Initiation, progression, and resolution of vaso-occlusive pain episodes in sickle cell disease (SCD) have been recognized as reperfusion injury, which provokes an inflammatory response in the pulmonary circulation. Some 5-lipoxygenase (5-lox) metabolites are potent vasoconstrictors in the pulmonary circulation. We studied stimulation of production of the inflammatory eicosanoids leukotrienes (LTs) and prostaglandin E2 (PGE2) by isolated rat lungs perfused with sickle (HbSS) erythrocytes. Our hypothesis is that HbSS erythrocytes produce more LTs than normal (HbAA) erythrocytes, which can induce vaso-occlusive episodes in SCD patients. Lung perfusates were collected at specific time points and purified by high-pressure liquid chromatography, and LTC4 and PGE2 contents were measured by enzyme-linked immunosorbent assay (ELISA). Rat lung explants were also cultured with purified HbAA and HbSS peptides, and 5-lox, cyclooxygenase 1/2, and platelet-activating factor receptor (PAFR) proteins were measured by Western blotting, while prostacyclin and LTs produced by cultured lung explants were measured by ELISA. Lung weight gain and blood gas data were not different among the groups. HbSS-perfused lungs produced more LTC4 and PGE2 than HbAA-perfused lungs: 10.40 ± 0.62 versus 0.92 ± 0.2 ng/g dry lung weight (mean ± SEM; P = 0.0001) for LTC4. Inclusion of autologous platelets (platelet-rich plasma) elevated LTC4 production to 12.6 ± 0.96 and 7 ± 0.60 ng/g dry lung weight in HbSS and HbAA perfusates, respectively. HbSS lungs also expressed more 5-lox and PAFR. The data suggest that HbSS erythrocytes and activated platelets in patient's pulmonary microcirculation will enhance the synthesis and release of the proinflammatory mediators LTC4 and PGE2, both of which may contribute to onset of the acute chest syndrome in SCD.

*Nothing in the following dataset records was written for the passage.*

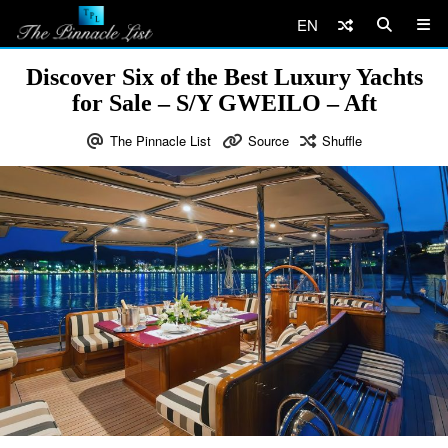
EN
Discover Six of the Best Luxury Yachts
for Sale – S/Y GWEILO – Aft
The Pinnacle List
Source
Shuffle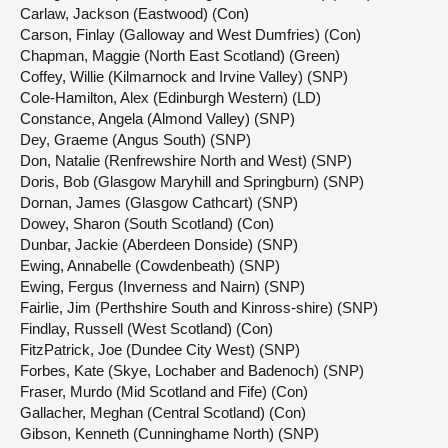
Carlaw, Jackson (Eastwood) (Con)
Carson, Finlay (Galloway and West Dumfries) (Con)
Chapman, Maggie (North East Scotland) (Green)
Coffey, Willie (Kilmarnock and Irvine Valley) (SNP)
Cole-Hamilton, Alex (Edinburgh Western) (LD)
Constance, Angela (Almond Valley) (SNP)
Dey, Graeme (Angus South) (SNP)
Don, Natalie (Renfrewshire North and West) (SNP)
Doris, Bob (Glasgow Maryhill and Springburn) (SNP)
Dornan, James (Glasgow Cathcart) (SNP)
Dowey, Sharon (South Scotland) (Con)
Dunbar, Jackie (Aberdeen Donside) (SNP)
Ewing, Annabelle (Cowdenbeath) (SNP)
Ewing, Fergus (Inverness and Nairn) (SNP)
Fairlie, Jim (Perthshire South and Kinross-shire) (SNP)
Findlay, Russell (West Scotland) (Con)
FitzPatrick, Joe (Dundee City West) (SNP)
Forbes, Kate (Skye, Lochaber and Badenoch) (SNP)
Fraser, Murdo (Mid Scotland and Fife) (Con)
Gallacher, Meghan (Central Scotland) (Con)
Gibson, Kenneth (Cunninghame North) (SNP)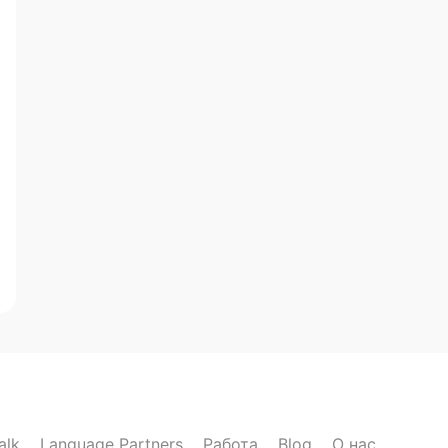
alk
Language Partners
Работа
Blog
О нас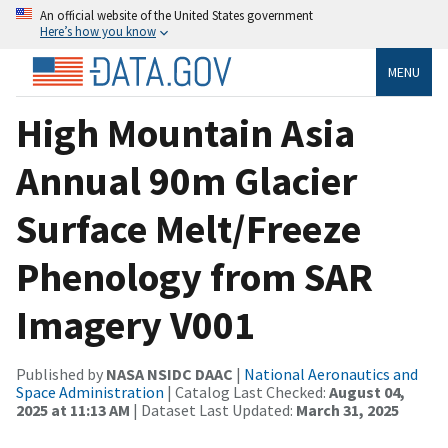
An official website of the United States government
Here’s how you know
MENU
High Mountain Asia
Annual 90m Glacier
Surface Melt/Freeze
Phenology from SAR
Imagery V001
Published by
NASA NSIDC DAAC
|
National Aeronautics and
Space Administration
| Catalog Last Checked:
August 04,
2025 at 11:13 AM
| Dataset Last Updated:
March 31, 2025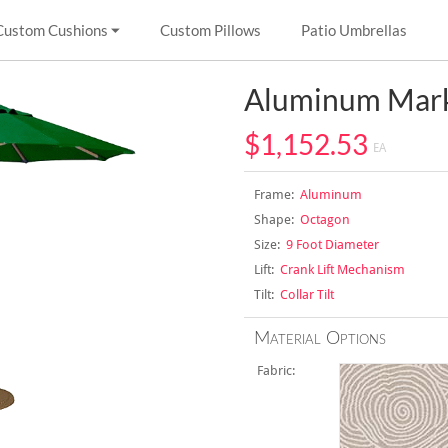
Custom Cushions
Custom Pillows
Patio Umbrellas
Aluminum Mark
$1,152.53
EA
Frame:
Aluminum
Shape:
Octagon
Size:
9 Foot Diameter
Lift:
Crank Lift Mechanism
Tilt:
Collar Tilt
Material Options
Fabric: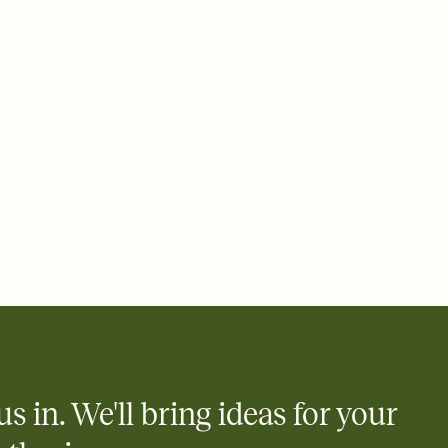
 email, text, or a shareable link that you can copy, paste, and
d track who's in, who's out, and who's still thinking about it.
ho's opened the Invitation—no more chasing people down the
nt.
what
heet to your Invitation so guests can claim a dish before you
 salads. Great for potlucks, dinner parties, Friendsgivings, and
little coordination goes a long way.
us in. We'll bring ideas for your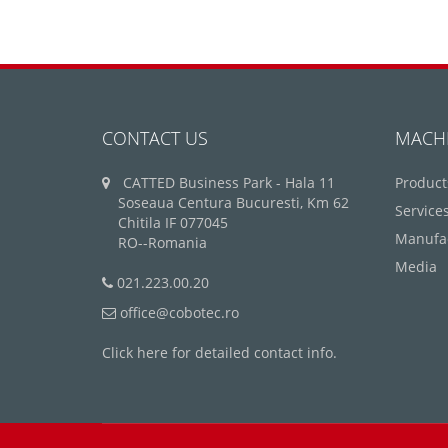
CONTACT US
MACH
CATTED Business Park - Hala 11
Product
Soseaua Centura Bucuresti, Km 62
Service
Chitila IF 077045
Manufa
RO--Romania
Media
021.223.00.20
office@cobotec.ro
Click here for detailed contact info.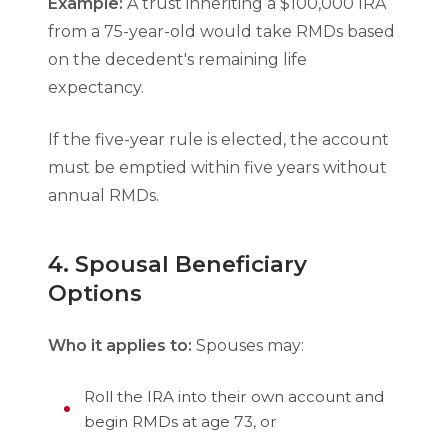
Example:
A trust inheriting a $100,000 IRA
from a 75-year-old would take RMDs based
on the decedent's remaining life
expectancy.
If the five-year rule is elected, the account
must be emptied within five years without
annual RMDs.
4. Spousal Beneficiary
Options
Who it applies to:
Spouses may:
Roll the IRA into their own account and
begin RMDs at age 73, or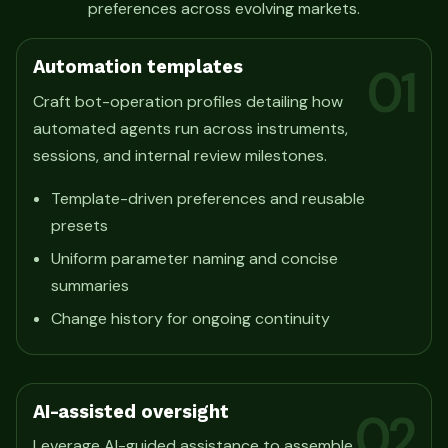
preferences across evolving markets.
Automation templates
01
Craft bot-operation profiles detailing how
automated agents run across instruments,
sessions, and internal review milestones.
Template-driven preferences and reusable
presets
Uniform parameter naming and concise
summaries
Change history for ongoing continuity
AI-assisted oversight
02
Leverage AI-guided assistance to assemble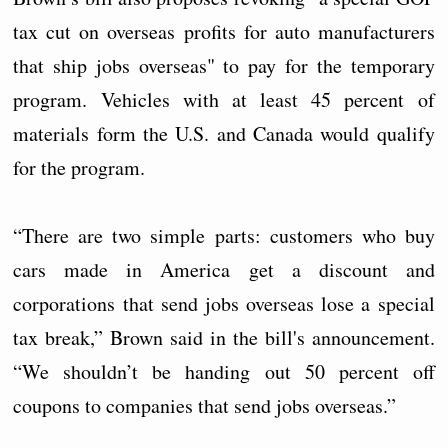
tax cut on overseas profits for auto manufacturers
that ship jobs overseas" to pay for the temporary
program. Vehicles with at least 45 percent of
materials form the U.S. and Canada would qualify
for the program.
“There are two simple parts: customers who buy
cars made in America get a discount and
corporations that send jobs overseas lose a special
tax break,” Brown said in the bill's announcement.
“We shouldn’t be handing out 50 percent off
coupons to companies that send jobs overseas.”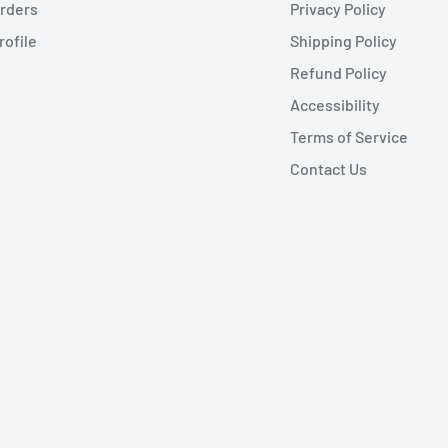
rders
Privacy Policy
rofile
Shipping Policy
Refund Policy
Accessibility
Terms of Service
Contact Us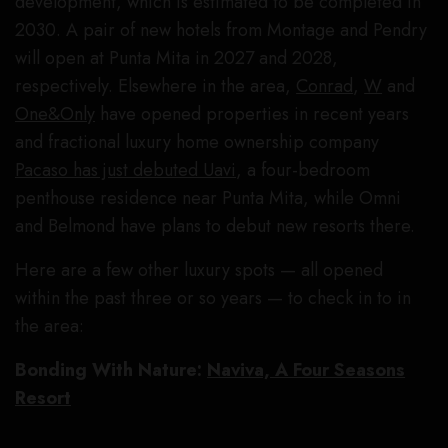
development, which is estimated to be completed in
2030. A pair of new hotels from Montage and Pendry
will open at Punta Mita in 2027 and 2028,
respectively. Elsewhere in the area,
Conrad
,
W
and
One&Only
have opened properties in recent years
and fractional luxury home ownership company
Pacaso has just debuted Uavi
, a four-bedroom
penthouse residence near Punta Mita, while Omni
and Belmond have plans to debut new resorts there.
Here are a few other luxury spots — all opened
within the past three or so years — to check in to in
the area:
Bonding With Nature:
Naviva, A Four Seasons
Resort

镰状细胞病(SCD)血管闭塞性疼痛发作的起始、进展和缓解已被认为是再灌注损伤,这会在肺循环中引发炎症反应。一些5-脂氧合酶(5-lox)代谢产物是肺循环中的强效血管收缩剂。我们研究了用镰状(HbSS)红细胞灌注的离体大鼠肺对炎性类二十烷酸白三烯(LTs)和前列腺素E2(PGE2)生成的刺激作用。我们的假设是,HbSS红细胞比正常(HbAA)红细胞产生更多的LTs,这会在SCD患者中诱发血管闭塞性发作。在特定时间点收集肺灌注液,并通过高压液相色谱法进行纯化,然后通过酶联免疫吸附测定(ELISA)测量LTC4和PGE2的含量。还将大鼠肺外植体与纯化的HbAA和HbSS肽一起培养,通过蛋白质印迹法测量5-lox、环氧化酶1/2和血小板活化因子受体(PAFR)蛋白,同时通过ELISA测量培养的肺外植体产生的前列环素和LTs。各组之间肺重量增加和血气数据没有差异。与用HbAA灌注的肺相比,用HbSS灌注的肺产生更多的LTC4和PGE2:LTC4分别为10.40±0.62与0.92±0.2 ng/g干肺重量(平均值±标准误;P = 0.0001)。加入自体血小板(富血小板血浆)后,HbSS和HbAA灌注液中LTC4的产量分别提高到12.6±0.96和7±0.60 ng/g干肺重量。HbSS肺还表达更多的5-lox和PAFR。数据表明,患者肺微循环中的HbSS红细胞和活化血小板会增强促炎介质LTC4和PGE2的合成与释放,这两者都可能导致SCD急性胸综合征的发作。